My first handmade, by my own two little hands, prop inspired by the members of the forum who have made some really cool candles that I just had to do myself.


----------



## Lilly (Jun 13, 2006)

Those are really nice! Great Work!!


----------



## MommaMoose (May 15, 2010)

those look really nice, what did you use to get the brown coloring under the drips?


----------



## Pumpkin5 (Aug 8, 2010)

:jol:They look FANTASTIC! Well done woman! I am so proud of you!


----------



## scarrycher (May 30, 2012)

those look great! is that how you got your glue gun burn??


----------



## Hairazor (Mar 13, 2012)

Your two little hands did Great work!


----------



## GhoulishCop (Sep 25, 2009)

I really like that look. I've made candles in the past, but just painted them white without ever staining them like you did. I'm definitely going to do that with the next set I make. Nice job!

Rich


----------



## Sawtooth Jack (Apr 9, 2011)

Very cool! The middle one is my fav. Now I need to make a few of these!


----------



## goneferal (Sep 8, 2010)

Nice job.


----------



## BioHazardCustoms (Aug 5, 2009)

Lovely. Those look very real and very old.


----------



## Copchick (Apr 10, 2012)

Wow, thanks for all the compliments guys!


----------



## ladysherry (Jan 25, 2012)

Nice!


----------



## Headless (Sep 4, 2011)

Oh WOW girl you did an amazing job of those!!!!! Well done!


----------



## CreeepyCathy (Mar 28, 2009)

those look GREAT!!! love how you stained them.


----------



## RoxyBlue (Oct 6, 2008)

Good job, CC! The coloring is beautiful.


----------



## Gorylovescene (Sep 18, 2011)

Super cool! Candles are on my list of projects to create- I really like what you did with yours. I may have to experiment and see if mine have a prayer of turning out as neat


----------



## kenkozpgh (Sep 5, 2011)

Nice job. They look real good


----------



## Bone Dancer (Oct 7, 2005)

Excellent job. How many glue stiks did that take for each one?


----------



## Lord Homicide (May 11, 2012)

They look awesome! Easy huh??


----------



## scareme (Aug 29, 2006)

Ohh, I like those. They look like they could have really come out of an old haunted house.


----------



## Copchick (Apr 10, 2012)

Bone Dancer said:


> Excellent job. How many glue stiks did that take for each one?

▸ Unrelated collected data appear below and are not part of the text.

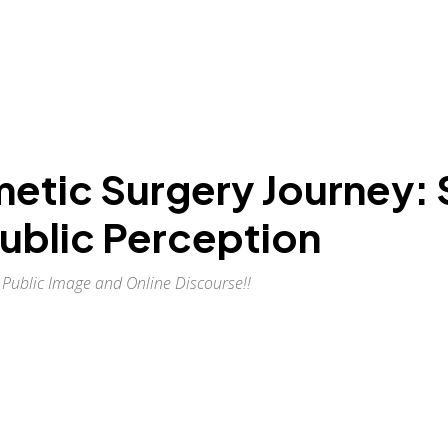
etic Surgery Journey: 
ublic Perception
Public Image and Online Discourse!!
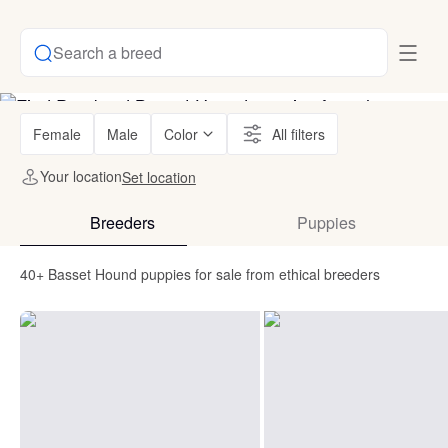
Search a breed
Female
Male
Color
All filters
Your location
Set location
Breeders
Puppies
40+ Basset Hound puppies for sale from ethical breeders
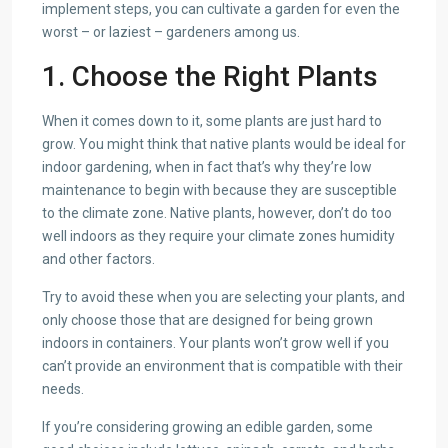
implement steps, you can cultivate a garden for even the
worst – or laziest – gardeners among us.
1. Choose the Right Plants
When it comes down to it, some plants are just hard to
grow. You might think that native plants would be ideal for
indoor gardening, when in fact that’s why they’re low
maintenance to begin with because they are susceptible
to the climate zone. Native plants, however, don’t do too
well indoors as they require your climate zones humidity
and other factors.
Try to avoid these when you are selecting your plants, and
only choose those that are designed for being grown
indoors in containers. Your plants won’t grow well if you
can’t provide an environment that is compatible with their
needs.
If you’re considering growing an edible garden, some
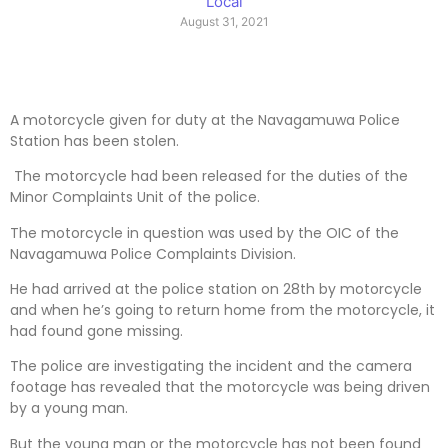
Local
August 31, 2021
A motorcycle given for duty at the Navagamuwa Police
Station has been stolen.
The motorcycle had been released for the duties of the
Minor Complaints Unit of the police.
The motorcycle in question was used by the OIC of the
Navagamuwa Police Complaints Division.
He had arrived at the police station on 28th by motorcycle
and when he’s going to return home from the motorcycle, it
had found gone missing.
The police are investigating the incident and the camera
footage has revealed that the motorcycle was being driven
by a young man.
But the young man or the motorcycle has not been found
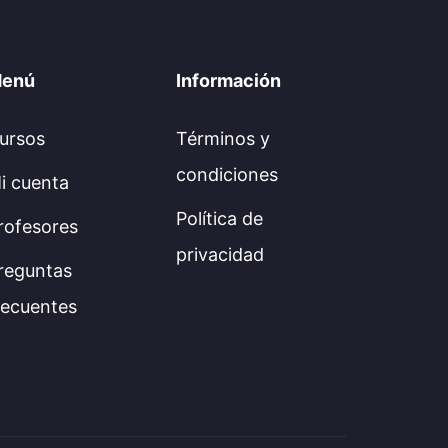
enú
Información
ursos
Términos y
condiciones
i cuenta
Política de
rofesores
privacidad
reguntas
recuentes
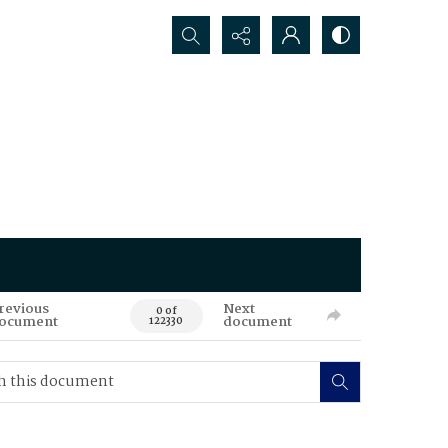
Search...
revious
Next
0 of
ocument
document
122330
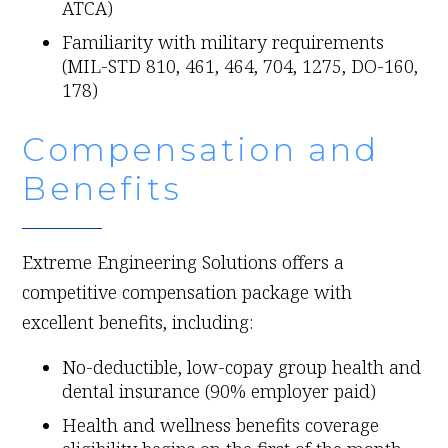
ATCA)
Familiarity with military requirements
(MIL-STD 810, 461, 464, 704, 1275, DO-160,
178)
Compensation and
Benefits
Extreme Engineering Solutions offers a
competitive compensation package with
excellent benefits, including:
No-deductible, low-copay group health and
dental insurance (90% employer paid)
Health and wellness benefits coverage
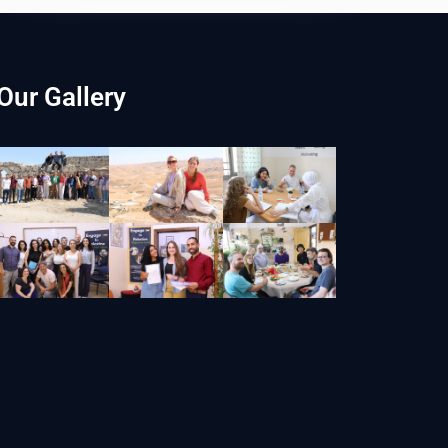
Our Gallery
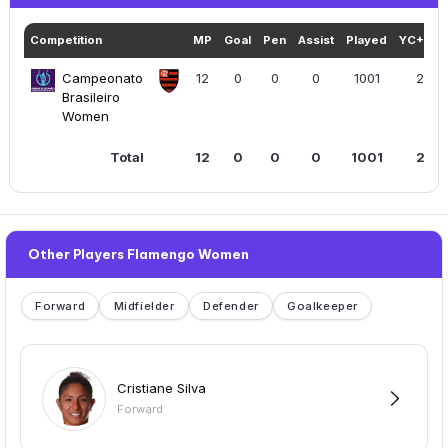
Competition
MP
Goal
Pen
Assist
Played
YC+RC
Campeonato
12
0
0
0
1001
2
Brasileiro
Women
Total
12
0
0
0
1001
2
Other Players Flamengo Women
Forward
Midfielder
Defender
Goalkeeper
Cristiane Silva
Forward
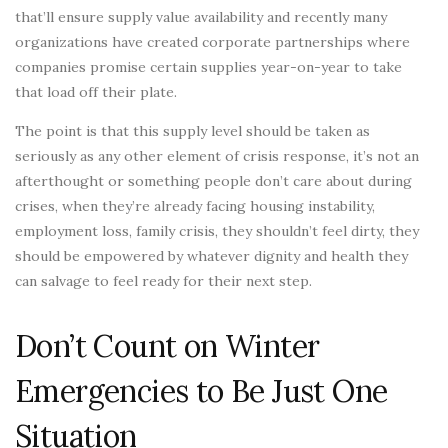
that’ll ensure supply value availability and recently many
organizations have created corporate partnerships where
companies promise certain supplies year-on-year to take
that load off their plate.
The point is that this supply level should be taken as
seriously as any other element of crisis response, it’s not an
afterthought or something people don’t care about during
crises, when they’re already facing housing instability,
employment loss, family crisis, they shouldn’t feel dirty, they
should be empowered by whatever dignity and health they
can salvage to feel ready for their next step.
Don’t Count on Winter
Emergencies to Be Just One
Situation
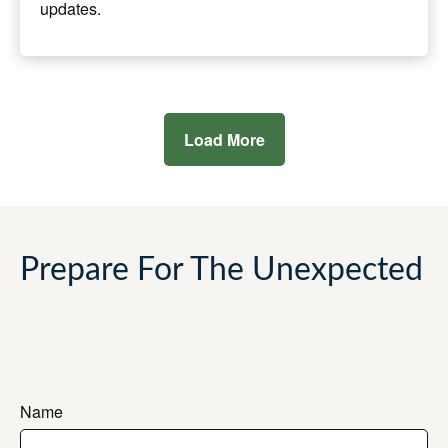
updates.
Load More
Prepare For The Unexpected
Name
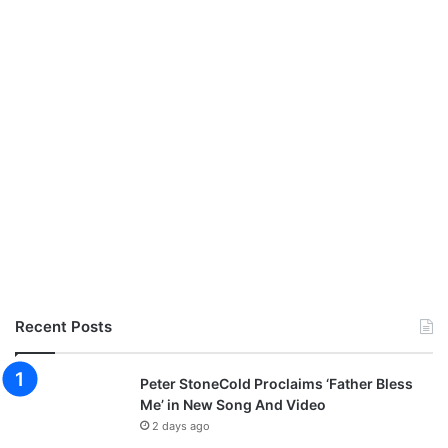
Recent Posts
Peter StoneCold Proclaims ‘Father Bless
Me’ in New Song And Video
2 days ago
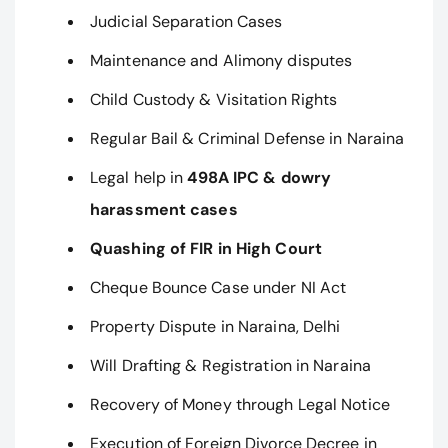
Judicial Separation Cases
Maintenance and Alimony disputes
Child Custody & Visitation Rights
Regular Bail & Criminal Defense in Naraina
Legal help in
498A IPC & dowry
harassment cases
Quashing of FIR in High Court
Cheque Bounce Case under NI Act
Property Dispute in Naraina, Delhi
Will Drafting & Registration in Naraina
Recovery of Money through Legal Notice
Execution of Foreign Divorce Decree in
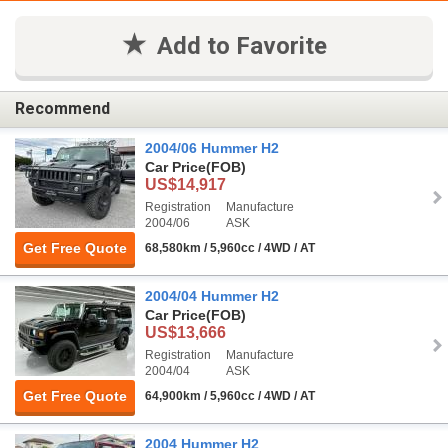
Add to Favorite
Recommend
2004/06 Hummer H2
Car Price
(FOB)
US$14,917
Registration
Manufacture
2004/06
ASK
Get Free Quote
68,580km / 5,960cc / 4WD / AT
2004/04 Hummer H2
Car Price
(FOB)
US$13,666
Registration
Manufacture
2004/04
ASK
Get Free Quote
64,900km / 5,960cc / 4WD / AT
2004 Hummer H2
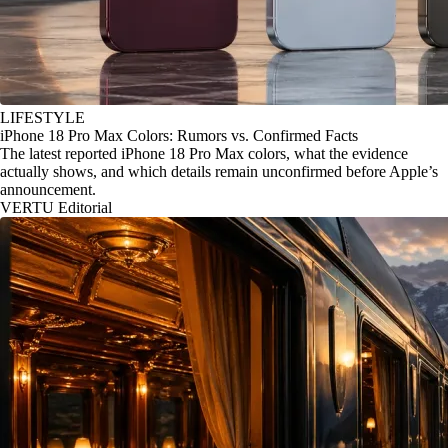
LIFESTYLE
iPhone 18 Pro Max Colors: Rumors vs. Confirmed Facts
The latest reported iPhone 18 Pro Max colors, what the evidence
actually shows, and which details remain unconfirmed before Apple’s
announcement.
VERTU Editorial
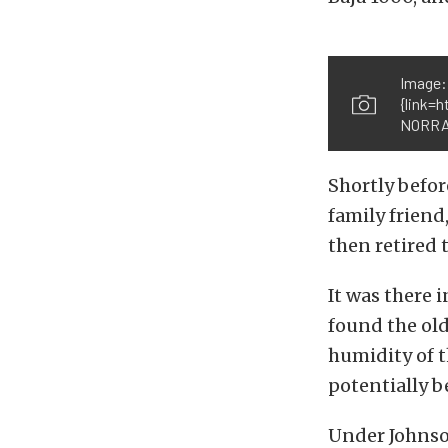
Image:
{link=
NORRA{
Shortly befor
family friend
then retired
It was there 
found the old
humidity of t
potentially b
Under Johnson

I think each one was 4 - 4 inch sticks.

Aw shucks, thanks for the comments everyone!


----------



## dudeamis (Oct 16, 2011)

Copchick said:


> Wow, thanks for all the compliments guys!


looks great! the dollar tree has stopped stocking their flameless candles.


----------



## Lord Homicide (May 11, 2012)

4x4"=16" sure it's enough?
What did you use for the actual pillar part?


----------



## Copchick (Apr 10, 2012)

Hmm. Now you're making me think. I'm pretty sure it was 4, but no more than 6 definately. The pillar is a Dollar Store 4" flameless candle. So the base is wax. I'll PM you the info. On the Showroom thread they specify "no tutorial" info.


----------